┌─ Dataset entries
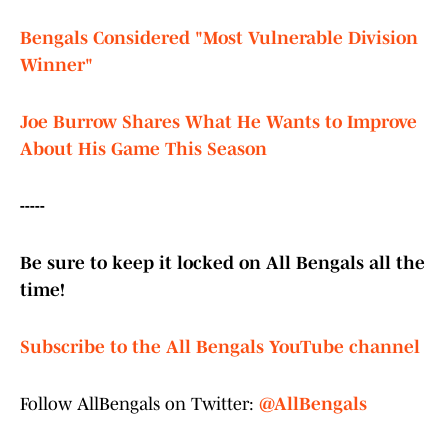
Bengals Considered "Most Vulnerable Division
Winner"
Joe Burrow Shares What He Wants to Improve
About His Game This Season
-----
Be sure to keep it locked on All Bengals all the
time!
Subscribe to the All Bengals YouTube channel
Follow AllBengals on Twitter:
@AllBengals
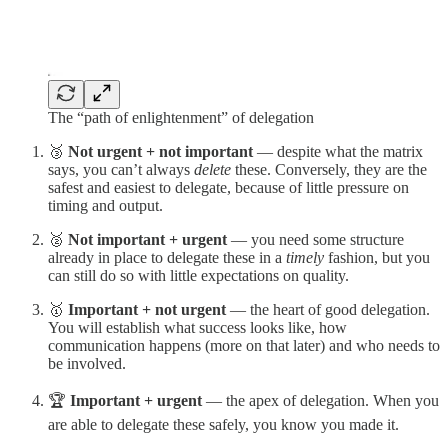
The “path of enlightenment” of delegation
🥉
Not urgent + not important
— despite what the matrix
says, you can’t always
delete
these. Conversely, they are the
safest and easiest to delegate, because of little pressure on
timing and output.
🥈
Not important + urgent
— you need some structure
already in place to delegate these in a
timely
fashion, but you
can still do so with little expectations on quality.
🥇
Important + not urgent
— the heart of good delegation.
You will establish what success looks like, how
communication happens (more on that later) and who needs to
be involved.
🏆
Important + urgent
— the apex of delegation. When you
are able to delegate these safely, you know you made it.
└─
[Exercise goal]
Collect the complete line wherever the string "these" appears in the records.

[Problem solution]
these. Conversely, they are the
already in place to delegate these in a
are able to delegate these safely, you know you made it.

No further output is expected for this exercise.